No offense to anyone, but there are a lot of assumptions/conclusions in this thread which aren't entirely accurate. It's a topic of particular interest to me (concerts specifically) so I have been looking into it a bit. Some of the things I've discovered will probably surprise folks. Some of them surprised me. I will post more when I have time.

----------


## BG918

> Does Tulsa have a bit more of a population it can reach than OKC.  Meaning like Joplin and Springfield MO.  Fort Smith. Stillwater and get people from OKC.    Okc gets what Lawton?


Tulsa can pull from Northwest Arkansas (Fayetteville-Bentonville-Springdale-Rogers) which is a metro of over 500,000 about 2 hours away.  It is a growing area (15th fastest growing metro in the U.S. between 2000 and 2017) with a healthy economy that will travel to Tulsa for concerts and events.

----------


## Swake

> Tulsa can pull from Northwest Arkansas (Fayetteville-Bentonville-Springdale-Rogers) which is a metro of over 500,000 about 2 hours away.  It is a growing area (15th fastest growing metro in the U.S. between 2000 and 2017) with a healthy economy that will travel to Tulsa for concerts and events.


Springfield (500k+), Joplin (200k+) and Ft Smith(200k+) are all also less than 2 hours from Tulsa.

----------


## BG918

> Springfield (500k+), Joplin (200k+) and Ft Smith(200k+) are all also less than 2 hours from Tulsa.


Springfield is closer to 3 hours from Tulsa and also 3 hours from STL.  While some may come down from that area I would put Joplin/NW Arkansas/Fort Smith squarely in Tulsa's sphere of influence.  Also SE Kansas but it's not a highly populated area (likely similar to western OK outside of OKC).

----------


## Swake

> Springfield is closer to 3 hours from Tulsa and also 3 hours from STL.  While some may come down from that area I would put Joplin/NW Arkansas/Fort Smith squarely in Tulsa's sphere of influence.  Also SE Kansas but it's not a highly populated area (likely similar to western OK outside of OKC).


You must drive slower than I do.
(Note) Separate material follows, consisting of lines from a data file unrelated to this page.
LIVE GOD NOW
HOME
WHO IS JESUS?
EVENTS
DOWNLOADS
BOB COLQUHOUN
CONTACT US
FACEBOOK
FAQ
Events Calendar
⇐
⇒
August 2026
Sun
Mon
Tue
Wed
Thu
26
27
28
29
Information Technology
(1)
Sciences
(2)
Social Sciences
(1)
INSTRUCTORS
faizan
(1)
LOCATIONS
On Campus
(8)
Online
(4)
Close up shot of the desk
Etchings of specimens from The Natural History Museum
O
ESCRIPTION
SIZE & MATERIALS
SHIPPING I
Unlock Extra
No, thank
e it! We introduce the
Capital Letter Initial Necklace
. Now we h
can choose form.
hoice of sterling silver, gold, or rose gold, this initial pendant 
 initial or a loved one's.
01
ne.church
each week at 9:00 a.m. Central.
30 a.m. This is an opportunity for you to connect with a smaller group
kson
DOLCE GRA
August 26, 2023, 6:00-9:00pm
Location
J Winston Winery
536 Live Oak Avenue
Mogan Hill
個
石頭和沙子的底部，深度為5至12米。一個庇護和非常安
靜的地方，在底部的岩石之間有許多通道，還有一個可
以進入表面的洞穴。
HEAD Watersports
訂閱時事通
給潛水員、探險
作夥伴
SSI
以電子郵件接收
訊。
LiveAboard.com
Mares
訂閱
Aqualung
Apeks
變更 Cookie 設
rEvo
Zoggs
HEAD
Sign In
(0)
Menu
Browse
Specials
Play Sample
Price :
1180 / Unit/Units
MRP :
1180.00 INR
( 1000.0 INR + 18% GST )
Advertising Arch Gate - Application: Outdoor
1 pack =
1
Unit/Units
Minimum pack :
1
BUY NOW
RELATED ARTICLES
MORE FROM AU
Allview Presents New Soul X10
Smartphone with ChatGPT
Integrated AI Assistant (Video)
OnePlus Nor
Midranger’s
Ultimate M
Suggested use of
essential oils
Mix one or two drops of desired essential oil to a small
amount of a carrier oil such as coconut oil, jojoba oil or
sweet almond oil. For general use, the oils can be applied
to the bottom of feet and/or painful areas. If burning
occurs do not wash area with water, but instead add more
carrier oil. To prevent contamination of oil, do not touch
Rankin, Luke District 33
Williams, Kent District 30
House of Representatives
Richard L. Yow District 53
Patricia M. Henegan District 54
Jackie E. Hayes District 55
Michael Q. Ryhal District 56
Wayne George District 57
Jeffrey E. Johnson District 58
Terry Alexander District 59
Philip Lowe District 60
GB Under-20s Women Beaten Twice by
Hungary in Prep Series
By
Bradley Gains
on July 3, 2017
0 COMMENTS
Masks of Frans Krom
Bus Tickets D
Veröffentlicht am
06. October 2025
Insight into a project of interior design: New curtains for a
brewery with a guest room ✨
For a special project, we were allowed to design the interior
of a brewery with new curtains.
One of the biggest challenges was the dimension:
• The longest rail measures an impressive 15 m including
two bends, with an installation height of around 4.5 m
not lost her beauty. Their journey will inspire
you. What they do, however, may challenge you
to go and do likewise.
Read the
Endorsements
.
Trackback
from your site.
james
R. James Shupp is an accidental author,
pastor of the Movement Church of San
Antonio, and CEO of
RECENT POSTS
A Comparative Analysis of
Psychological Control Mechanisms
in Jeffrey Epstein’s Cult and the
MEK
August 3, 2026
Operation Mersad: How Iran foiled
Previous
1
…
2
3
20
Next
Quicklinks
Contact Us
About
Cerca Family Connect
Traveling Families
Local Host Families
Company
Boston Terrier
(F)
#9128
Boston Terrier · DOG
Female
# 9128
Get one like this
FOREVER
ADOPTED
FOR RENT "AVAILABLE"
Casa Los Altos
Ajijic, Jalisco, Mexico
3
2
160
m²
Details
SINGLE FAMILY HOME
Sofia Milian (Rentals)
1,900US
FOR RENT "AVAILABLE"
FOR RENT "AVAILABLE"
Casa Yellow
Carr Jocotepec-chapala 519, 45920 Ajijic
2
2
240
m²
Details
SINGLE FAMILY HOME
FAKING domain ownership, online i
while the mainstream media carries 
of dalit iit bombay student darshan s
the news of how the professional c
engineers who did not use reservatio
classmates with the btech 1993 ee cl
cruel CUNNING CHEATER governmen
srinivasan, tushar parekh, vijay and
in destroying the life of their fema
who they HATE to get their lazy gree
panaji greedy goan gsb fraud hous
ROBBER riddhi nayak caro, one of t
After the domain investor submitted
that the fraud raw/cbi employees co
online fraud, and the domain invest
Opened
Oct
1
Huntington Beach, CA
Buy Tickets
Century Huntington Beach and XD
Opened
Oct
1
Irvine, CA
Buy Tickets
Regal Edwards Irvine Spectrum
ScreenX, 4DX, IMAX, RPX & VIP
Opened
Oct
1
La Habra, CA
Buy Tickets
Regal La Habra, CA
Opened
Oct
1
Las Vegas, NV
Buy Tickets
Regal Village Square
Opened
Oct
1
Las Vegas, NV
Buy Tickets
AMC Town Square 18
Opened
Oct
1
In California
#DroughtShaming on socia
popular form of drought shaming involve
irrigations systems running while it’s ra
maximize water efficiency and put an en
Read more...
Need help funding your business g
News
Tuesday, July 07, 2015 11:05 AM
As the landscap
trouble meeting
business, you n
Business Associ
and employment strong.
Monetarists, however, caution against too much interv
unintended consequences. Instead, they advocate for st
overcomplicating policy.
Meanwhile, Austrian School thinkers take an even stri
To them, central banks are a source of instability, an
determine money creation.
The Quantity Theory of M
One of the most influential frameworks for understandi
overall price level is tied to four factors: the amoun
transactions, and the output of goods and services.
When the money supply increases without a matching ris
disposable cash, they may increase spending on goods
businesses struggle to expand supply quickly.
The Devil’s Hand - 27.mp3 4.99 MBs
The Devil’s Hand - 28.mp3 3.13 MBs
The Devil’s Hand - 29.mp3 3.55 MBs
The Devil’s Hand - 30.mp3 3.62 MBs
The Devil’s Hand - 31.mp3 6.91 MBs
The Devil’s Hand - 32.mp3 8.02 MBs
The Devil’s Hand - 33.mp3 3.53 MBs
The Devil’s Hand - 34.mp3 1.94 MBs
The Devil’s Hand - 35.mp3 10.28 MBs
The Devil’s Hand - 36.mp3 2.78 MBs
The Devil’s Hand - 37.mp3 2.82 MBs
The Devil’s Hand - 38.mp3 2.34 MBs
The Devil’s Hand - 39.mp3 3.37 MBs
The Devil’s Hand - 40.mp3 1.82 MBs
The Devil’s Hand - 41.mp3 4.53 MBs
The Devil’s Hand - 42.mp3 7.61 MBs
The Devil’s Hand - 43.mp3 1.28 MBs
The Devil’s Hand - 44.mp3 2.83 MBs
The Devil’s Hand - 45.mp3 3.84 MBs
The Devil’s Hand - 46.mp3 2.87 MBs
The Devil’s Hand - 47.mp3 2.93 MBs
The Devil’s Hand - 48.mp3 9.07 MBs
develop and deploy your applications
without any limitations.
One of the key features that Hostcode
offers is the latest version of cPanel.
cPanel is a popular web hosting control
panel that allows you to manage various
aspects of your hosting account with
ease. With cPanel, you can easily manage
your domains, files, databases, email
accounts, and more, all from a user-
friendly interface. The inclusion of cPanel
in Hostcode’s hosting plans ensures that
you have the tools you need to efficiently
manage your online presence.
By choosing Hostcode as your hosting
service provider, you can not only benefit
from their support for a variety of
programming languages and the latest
Google has it at 180 miles downtown to downtown and even if you drive the 75 mph speed limit you would be there in 2 hours 20 minutes. I can hit St Louis in five hours and Springfield is not the halfway point.

There aren't many people and even less money in southeast Kansas.

----------


## kukblue1

plus some artist might see OKC as too close to Dallas.   3 hours away where Tulsa is 4 1/2.  So if they do Dallas and Do Tulsa they probably can grab some people from OKC.

----------


## kwhey

> yes, but the thunder ownership group is exactly the problem... i don't have any links, because it was personal conversations... but the "thunder don't want to share" stance is what killed OKC getting an ECHL hockey team owned by the Dallas Stars ownership group.


Another reason, I stopped supporting the Thunder.  Always me, me, me, me.  Not to mention the time the time they got pissy because the Barons put huge banners on the Cox to announce the starting of one of the seasons and the Thunder demanded that they be taken down.  The weak child that the city is told them to take them down. The Thunder can go stick it in their ear.

----------


## Jersey Boss

Wow, never heard that before.  If true that would certainly make this hockey fan think twice about attending Thunder events in the future.

----------


## benjico

> Another reason, I stopped supporting the Thunder.  Always me, me, me, me.  Not to mention the time the time they got pissy because the Barons put huge banners on the Cox to announce the starting of one of the seasons and the Thunder demanded that they be taken down.  The weak child that the city is told them to take them down. The Thunder can go stick it in their ear.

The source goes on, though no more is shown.